### TASK TO CARRY OUT
Every entry needs to be given again exactly as it reads.
○ ○ ○
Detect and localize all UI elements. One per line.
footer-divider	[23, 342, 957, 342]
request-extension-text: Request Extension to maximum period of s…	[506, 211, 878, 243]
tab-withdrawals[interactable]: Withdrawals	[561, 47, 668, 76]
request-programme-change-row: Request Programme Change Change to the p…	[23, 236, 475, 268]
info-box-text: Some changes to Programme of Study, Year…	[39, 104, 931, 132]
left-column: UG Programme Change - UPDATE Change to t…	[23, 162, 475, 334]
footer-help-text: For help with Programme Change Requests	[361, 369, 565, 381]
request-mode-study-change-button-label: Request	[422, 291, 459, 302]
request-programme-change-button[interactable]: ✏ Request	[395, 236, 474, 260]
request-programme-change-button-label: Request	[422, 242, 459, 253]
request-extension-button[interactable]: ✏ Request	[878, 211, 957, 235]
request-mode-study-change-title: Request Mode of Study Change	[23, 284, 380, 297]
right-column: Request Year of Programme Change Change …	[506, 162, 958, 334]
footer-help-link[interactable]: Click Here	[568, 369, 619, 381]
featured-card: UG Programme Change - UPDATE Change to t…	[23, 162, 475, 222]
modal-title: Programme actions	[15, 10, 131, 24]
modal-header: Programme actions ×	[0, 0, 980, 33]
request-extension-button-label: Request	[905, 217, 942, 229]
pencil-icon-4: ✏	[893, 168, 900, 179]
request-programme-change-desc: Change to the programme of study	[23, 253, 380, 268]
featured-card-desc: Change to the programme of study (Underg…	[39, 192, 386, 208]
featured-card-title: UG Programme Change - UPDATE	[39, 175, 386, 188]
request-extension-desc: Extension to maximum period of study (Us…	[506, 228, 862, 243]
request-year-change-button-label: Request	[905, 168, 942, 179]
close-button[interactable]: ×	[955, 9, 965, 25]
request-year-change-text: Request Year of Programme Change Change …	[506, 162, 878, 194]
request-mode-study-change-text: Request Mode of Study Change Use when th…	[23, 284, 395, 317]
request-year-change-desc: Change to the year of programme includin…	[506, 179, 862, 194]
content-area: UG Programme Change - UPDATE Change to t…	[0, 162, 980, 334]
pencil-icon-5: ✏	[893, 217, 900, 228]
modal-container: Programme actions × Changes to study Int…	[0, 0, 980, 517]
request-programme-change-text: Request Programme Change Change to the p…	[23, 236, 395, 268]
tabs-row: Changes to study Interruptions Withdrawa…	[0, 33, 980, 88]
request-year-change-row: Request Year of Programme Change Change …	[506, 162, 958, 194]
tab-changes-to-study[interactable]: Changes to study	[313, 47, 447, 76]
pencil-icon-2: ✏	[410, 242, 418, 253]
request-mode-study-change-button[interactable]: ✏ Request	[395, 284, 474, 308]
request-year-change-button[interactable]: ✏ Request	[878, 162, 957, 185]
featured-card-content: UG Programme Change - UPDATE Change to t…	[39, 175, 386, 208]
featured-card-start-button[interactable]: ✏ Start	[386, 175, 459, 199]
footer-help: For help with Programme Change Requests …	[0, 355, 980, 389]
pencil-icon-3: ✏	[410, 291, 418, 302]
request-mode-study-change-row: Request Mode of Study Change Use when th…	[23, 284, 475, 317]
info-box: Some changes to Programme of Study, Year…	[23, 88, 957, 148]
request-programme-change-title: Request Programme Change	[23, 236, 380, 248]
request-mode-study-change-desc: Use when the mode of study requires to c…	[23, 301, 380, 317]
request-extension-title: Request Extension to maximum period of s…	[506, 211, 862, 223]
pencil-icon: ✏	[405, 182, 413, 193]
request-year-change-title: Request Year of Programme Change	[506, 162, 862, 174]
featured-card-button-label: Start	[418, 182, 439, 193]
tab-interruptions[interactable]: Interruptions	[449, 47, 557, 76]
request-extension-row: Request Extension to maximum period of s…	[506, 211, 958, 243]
○ ○ ○
### RESULT OF THE TASK
Detect and localize all UI elements. One per line.
footer-divider	[23, 342, 957, 342]
request-extension-text: Request Extension to maximum period of s…	[506, 211, 878, 243]
tab-withdrawals[interactable]: Withdrawals	[561, 47, 668, 76]
request-programme-change-row: Request Programme Change Change to the p…	[23, 236, 475, 268]
info-box-text: Some changes to Programme of Study, Year…	[39, 104, 931, 132]
left-column: UG Programme Change - UPDATE Change to t…	[23, 162, 475, 334]
footer-help-text: For help with Programme Change Requests	[361, 369, 565, 381]
request-mode-study-change-button-label: Request	[422, 291, 459, 302]
request-programme-change-button[interactable]: ✏ Request	[395, 236, 474, 260]
request-programme-change-button-label: Request	[422, 242, 459, 253]
request-extension-button[interactable]: ✏ Request	[878, 211, 957, 235]
request-mode-study-change-title: Request Mode of Study Change	[23, 284, 380, 297]
right-column: Request Year of Programme Change Change …	[506, 162, 958, 334]
footer-help-link[interactable]: Click Here	[568, 369, 619, 381]
featured-card: UG Programme Change - UPDATE Change to t…	[23, 162, 475, 222]
modal-title: Programme actions	[15, 10, 131, 24]
modal-header: Programme actions ×	[0, 0, 980, 33]
request-extension-button-label: Request	[905, 217, 942, 229]
pencil-icon-4: ✏	[893, 168, 900, 179]
request-programme-change-desc: Change to the programme of study	[23, 253, 380, 268]
featured-card-desc: Change to the programme of study (Underg…	[39, 192, 386, 208]
featured-card-title: UG Programme Change - UPDATE	[39, 175, 386, 188]
request-extension-desc: Extension to maximum period of study (Us…	[506, 228, 862, 243]
request-year-change-button-label: Request	[905, 168, 942, 179]
close-button[interactable]: ×	[955, 9, 965, 25]
request-year-change-text: Request Year of Programme Change Change …	[506, 162, 878, 194]
request-mode-study-change-text: Request Mode of Study Change Use when th…	[23, 284, 395, 317]
request-year-change-desc: Change to the year of programme includin…	[506, 179, 862, 194]
content-area: UG Programme Change - UPDATE Change to t…	[0, 162, 980, 334]
pencil-icon-5: ✏	[893, 217, 900, 228]
modal-container: Programme actions × Changes to study Int…	[0, 0, 980, 517]
request-programme-change-text: Request Programme Change Change to the p…	[23, 236, 395, 268]
tabs-row: Changes to study Interruptions Withdrawa…	[0, 33, 980, 88]
request-year-change-row: Request Year of Programme Change Change …	[506, 162, 958, 194]
tab-changes-to-study[interactable]: Changes to study	[313, 47, 447, 76]
pencil-icon-2: ✏	[410, 242, 418, 253]
request-mode-study-change-button[interactable]: ✏ Request	[395, 284, 474, 308]
request-year-change-button[interactable]: ✏ Request	[878, 162, 957, 185]
featured-card-content: UG Programme Change - UPDATE Change to t…	[39, 175, 386, 208]
featured-card-start-button[interactable]: ✏ Start	[386, 175, 459, 199]
footer-help: For help with Programme Change Requests …	[0, 355, 980, 389]
pencil-icon-3: ✏	[410, 291, 418, 302]
request-mode-study-change-row: Request Mode of Study Change Use when th…	[23, 284, 475, 317]
info-box: Some changes to Programme of Study, Year…	[23, 88, 957, 148]
request-programme-change-title: Request Programme Change	[23, 236, 380, 248]
request-mode-study-change-desc: Use when the mode of study requires to c…	[23, 301, 380, 317]
request-extension-title: Request Extension to maximum period of s…	[506, 211, 862, 223]
pencil-icon: ✏	[405, 182, 413, 193]
request-year-change-title: Request Year of Programme Change	[506, 162, 862, 174]
featured-card-button-label: Start	[418, 182, 439, 193]
tab-interruptions[interactable]: Interruptions	[449, 47, 557, 76]
request-extension-row: Request Extension to maximum period of s…	[506, 211, 958, 243]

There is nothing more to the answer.